**Data extracted from a collection**
★ ★ ★

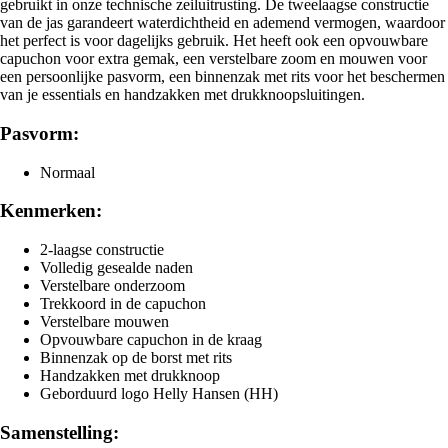
gebruikt in onze technische zeiluitrusting. De tweelaagse constructie
van de jas garandeert waterdichtheid en ademend vermogen, waardoor
het perfect is voor dagelijks gebruik. Het heeft ook een opvouwbare
capuchon voor extra gemak, een verstelbare zoom en mouwen voor
een persoonlijke pasvorm, een binnenzak met rits voor het beschermen
van je essentials en handzakken met drukknoopsluitingen.
Pasvorm:
Normaal
Kenmerken:
2-laagse constructie
Volledig gesealde naden
Verstelbare onderzoom
Trekkoord in de capuchon
Verstelbare mouwen
Opvouwbare capuchon in de kraag
Binnenzak op de borst met rits
Handzakken met drukknoop
Geborduurd logo Helly Hansen (HH)
Samenstelling:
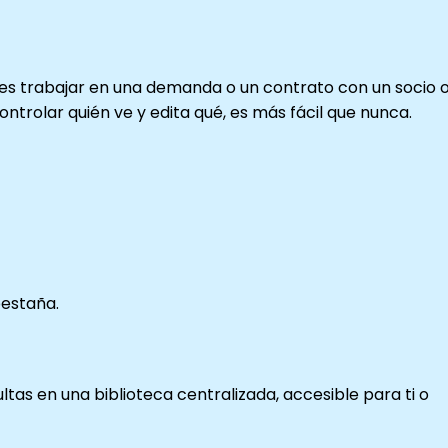
es trabajar en una demanda o un contrato con un socio 
ntrolar quién ve y edita qué, es más fácil que nunca.
pestaña.
tas en una biblioteca centralizada, accesible para ti o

★ ★ ★

**PROBLEM TO SOLVE**
Return the records verbatim, minus pictures.

**RESULT BELOW**
gebruikt in onze technische zeiluitrusting. De tweelaagse constructie
van de jas garandeert waterdichtheid en ademend vermogen, waardoor
het perfect is voor dagelijks gebruik. Het heeft ook een opvouwbare
capuchon voor extra gemak, een verstelbare zoom en mouwen voor
een persoonlijke pasvorm, een binnenzak met rits voor het beschermen
van je essentials en handzakken met drukknoopsluitingen.
Pasvorm:
Normaal
Kenmerken:
2-laagse constructie
Volledig gesealde naden
Verstelbare onderzoom
Trekkoord in de capuchon
Verstelbare mouwen
Opvouwbare capuchon in de kraag
Binnenzak op de borst met rits
Handzakken met drukknoop
Geborduurd logo Helly Hansen (HH)
Samenstelling:
es trabajar en una demanda o un contrato con un socio 
ntrolar quién ve y edita qué, es más fácil que nunca.
pestaña.
tas en una biblioteca centralizada, accesible para ti o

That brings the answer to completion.